# ASSIGNED TASK
A verbatim copy of the full data, with no pictures, is the expected answer.

# Collected data
· · · · · · ·

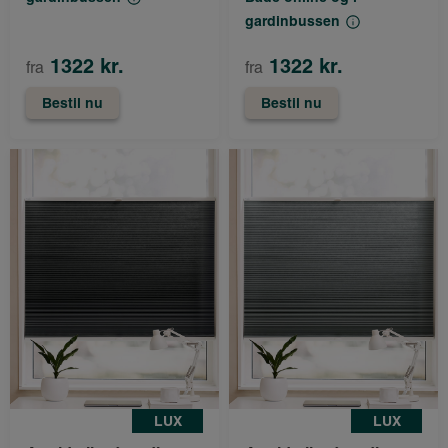
gardinbussen
1322 kr.
1322 kr.
fra
fra
Bestil nu
Bestil nu
LUX
LUX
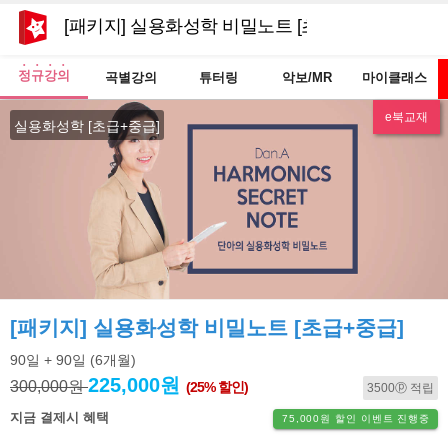
[패키지] 실용화성학 비밀노트 [초급+중급]
정규강의
곡별강의
튜터링
악보/MR
마이클래스
e북교재
실용화성학 [초급+중급]
[패키지] 실용화성학 비밀노트 [초급+중급]
90일
+ 90일
(6개월)
225,000원
300,000원
(25% 할인)
3500ⓟ 적립
지금 결제시 혜택
75,000원 할인 이벤트 진행중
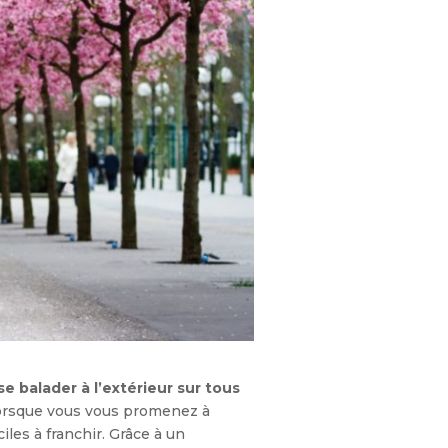
se balader à l’extérieur sur tous
. Lorsque vous vous promenez à
ciles à franchir. Grâce à un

· · · · · · ·

# OUTPUT FOR THIS TASK
gardinbussen
1322 kr.
1322 kr.
fra
fra
Bestil nu
Bestil nu
LUX
LUX
[패키지] 실용화성학 비밀노트 [초급+중급]
정규강의
곡별강의
튜터링
악보/MR
마이클래스
e북교재
실용화성학 [초급+중급]
[패키지] 실용화성학 비밀노트 [초급+중급]
90일
+ 90일
(6개월)
225,000원
300,000원
(25% 할인)
3500ⓟ 적립
지금 결제시 혜택
75,000원 할인 이벤트 진행중
se balader à l’extérieur sur tous
. Lorsque vous vous promenez à
ciles à franchir. Grâce à un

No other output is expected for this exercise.